Kasus Pelecehan Seksual Oleh Ketua KBI Jatim, KONI Jatim Hormati Proses Hukum

Ketua Umum KONI Jatim Muhammad Nabil.

Surabaya, Selasa 10 Maret 2026 – VNNMedia – Ketua Umum Komite Olahraga Nasional Indonesia (KONI) Jawa Timur, Muhammad Nabil, menegaskan pihaknya menghormati proses hukum yang telah berjalan terkait kasus dugaan pelecehan seksual yang menjerat Ketua Pengurus Provinsi Kick Boxing Indonesia (KBI) Jawa Timur, Wira Prasetya Catur.

“Itu merupakan ranah hukum sehingga menjadi urusan kepolisian.
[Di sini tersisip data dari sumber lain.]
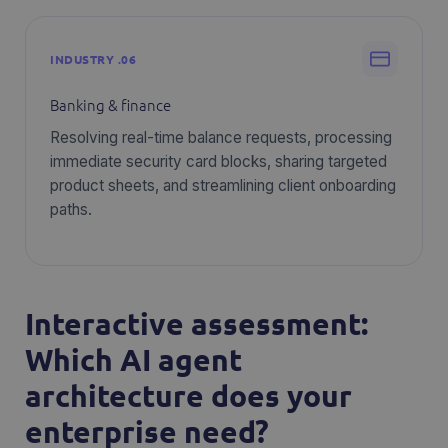
INDUSTRY .06
Banking & finance
Resolving real-time balance requests, processing
immediate security card blocks, sharing targeted
product sheets, and streamlining client onboarding
paths.
Interactive assessment:
Which AI agent
architecture does your
enterprise need?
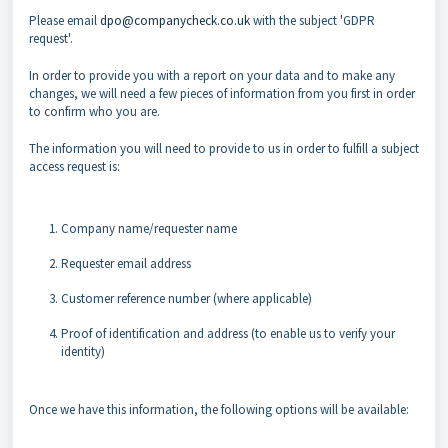
Please email
dpo@companycheck.co.uk
with the subject 'GDPR
request'.
In order to provide you with a report on your data and to make any
changes, we will need a few pieces of information from you first in order
to confirm who you are.
The information you will need to provide to us in order to fulfill a subject
access request is:
Company name/requester name
Requester email address
Customer reference number (where applicable)
Proof of identification and address (to enable us to verify your
identity)
Once we have this information, the following options will be available:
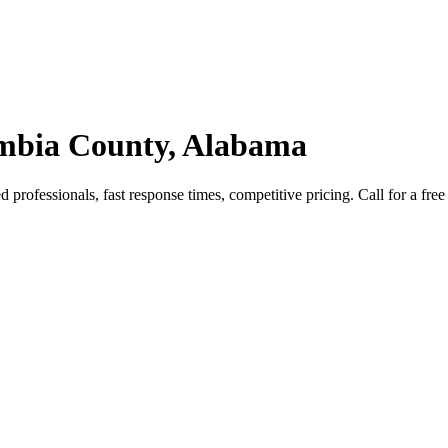
ambia County, Alabama
rofessionals, fast response times, competitive pricing. Call for a free 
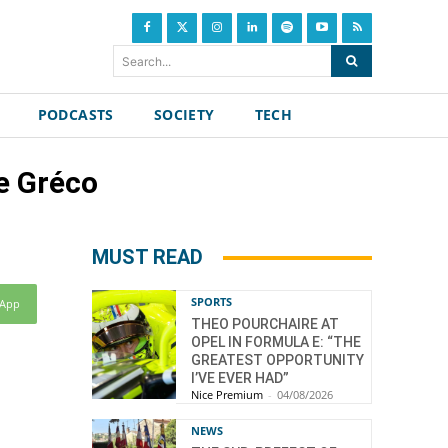
Search...
PODCASTS
SOCIETY
TECH
e Gréco
MUST READ
SPORTS
sApp
THEO POURCHAIRE AT
OPEL IN FORMULA E: “THE
GREATEST OPPORTUNITY
I’VE EVER HAD”
Nice Premium
-
04/08/2026
NEWS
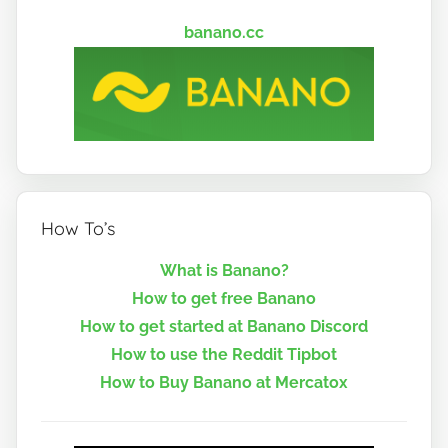
banano.cc
How To’s
What is Banano?
How to get free Banano
How to get started at Banano Discord
How to use the Reddit Tipbot
How to Buy Banano at Mercatox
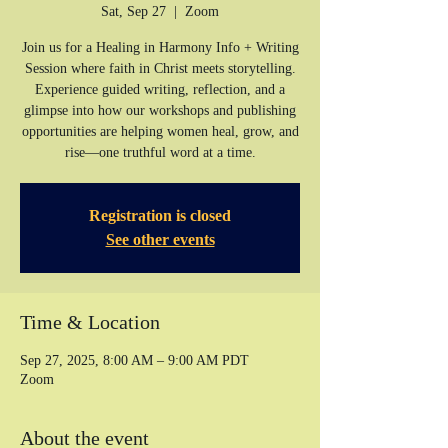
Sat, Sep 27
  |  
Zoom
Join us for a Healing in Harmony Info + Writing
Session where faith in Christ meets storytelling.
Experience guided writing, reflection, and a
glimpse into how our workshops and publishing
opportunities are helping women heal, grow, and
rise—one truthful word at a time.
Registration is closed
See other events
Time & Location
Sep 27, 2025, 8:00 AM – 9:00 AM PDT
Zoom
About the event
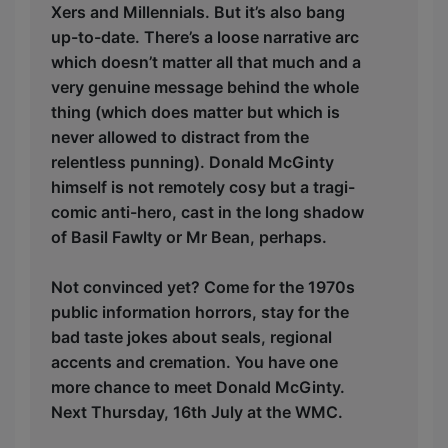
Xers and Millennials. But it’s also bang
up-to-date. There’s a loose narrative arc
which doesn’t matter all that much and a
very genuine message behind the whole
thing (which does matter but which is
never allowed to distract from the
relentless punning). Donald McGinty
himself is not remotely cosy but a tragi-
comic anti-hero, cast in the long shadow
of Basil Fawlty or Mr Bean, perhaps.
Not convinced yet? Come for the 1970s
public information horrors, stay for the
bad taste jokes about seals, regional
accents and cremation. You have one
more chance to meet Donald McGinty.
Next Thursday, 16th July at the WMC.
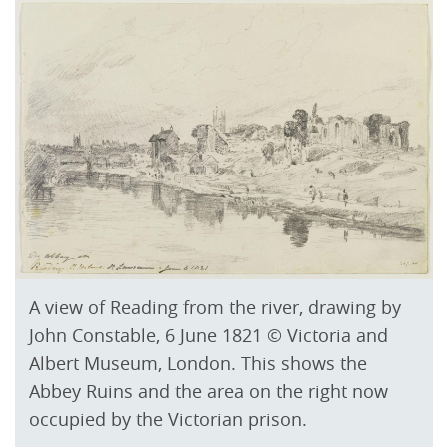
A view of Reading from the river, drawing by
John Constable, 6 June 1821 © Victoria and
Albert Museum, London. This shows the
Abbey Ruins and the area on the right now
occupied by the Victorian prison.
Mudah-mudahan prosesnya bisa segera selesai,” ujar Nabil, Selasa (10/3/2026).

Menurut dia, KONI Jawa Timur sebagai induk organisasi olahraga di tingkat provinsi hanya memiliki fungsi koordinatif terhadap cabang olahraga, termasuk KBI Jatim.

Sementara itu, terkait sanksi organisasi maupun keputusan internal, sepenuhnya menjadi kewenangan Pengurus Besar (PB) Kick Boxing Indonesia.

Karena itu, KONI Jatim akan mengikuti setiap keputusan yang diambil oleh PB KBI terkait status kepengurusan organisasi tersebut.

Saat ini, posisi Ketua KBI Jatim yang sebelumnya dijabat Wira Prasetya Catur telah diisi oleh pelaksana tugas (Plt). Penunjukan Plt tersebut dilakukan langsung oleh PB KBI tanpa keterlibatan KONI Jawa Timur.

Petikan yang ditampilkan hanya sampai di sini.